The key unknown in an otherwise rosy economic picture is the position of US labour in an era of shrinking unions, unprecedented restructuring and rapidly changing industrial relations. The trauma of the 1980s, marked by idle factories, layoffs and short work shifts, resulted in a more quiescent US workforce made up of people like Mr Koscewski, who scrambled for almost any job. Meanwhile, corporations grew leaner, embraced more just-in- time manufacturing techniques and re-engineered themselves to spread more work among fewer employees.

Now that the US business cycle is again in full bloom, with 14 quarters of growth and almost certain to expand into a fifth year, many workers expect the traditional to occur. That would mean extensive hiring, but large US companies, citing high productivity gains, have stated adamantly that the old ways are gone for good. By maintaining lean workforces, paying overtime instead of healthcare, training costs and other benefits for new workers, and instituting flexible schedules, US corporations have outperformed their European and Japanese counterparts. As a consequence, US productivity has risen dramatically and unit labour costs are much lower. The big question is whether workers will stay on board.

Last week, the Wall Street Journal profiled a group of worn-out workers who mirror the unrest that may be building. For example, James Walters, an Allegheny-Ludlum employee, was made to work 42 days in a row last year or face redundancy. He missed family weddings, funerals, his daughter's graduation from university and many abruptly cancelled outings with his wife. 'I am as flexible as anybody but I want the company to realise that I also have a life to live,' he said.

So far this year, the 12.4 million US manufacturing workers have been sustaining on average 41.4-hour work-weeks - a level not seen since the weapons-producing frenzy of the Second World War. In addition, manufacturing workers are averaging almost five hours of overtime a week, up 34 per cent from 1990. While many are as addicted to overtime as are their companies, most want the right to refuse it when it interferes with important personal events. Therein lie the seeds of potential industrial conflict.

Generally speaking, the US economy's composition is the most favourable since the long expansions of the 1960s and 1970s, but with the added boost of much lower inflation than in the 1970s. If, as expected, the Fed moves in late November or December to squash inflationary pressures with another rise in short-term interest rates, the consensus is that the current US expansion is poised for a much longer life expectancy than is usual.

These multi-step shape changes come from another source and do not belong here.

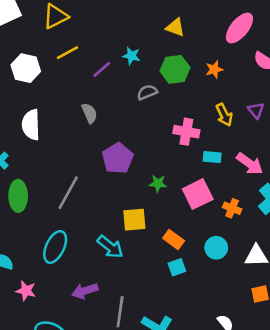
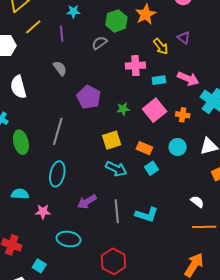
cyan star: (131, 56) -> (73, 12), moved
purple line: (102, 69) -> (62, 34), turned -42
orange star: (214, 69) -> (146, 14), size x1.5
cyan arrow: (110, 247) -> (116, 169), moved

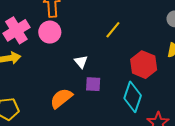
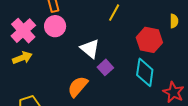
white triangle: (81, 62) -> (90, 49), size x1.5
purple square: (93, 84) -> (105, 67), turned -35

This would result from a variety of factors, notably that the economy did not begin to experience supply constraints until this year and that recovery has proceeded at a moderate pace compared to past cyles, which required tougher tightening measures. Finally, the global economy is entering its most broad-based expansion since the First World War, with new growth centres in China, Latin America, Eastern Europe and elsewhere. Thus there are favorable internal and external signs for the US economy. The one largely unexplored component is the labour force itself.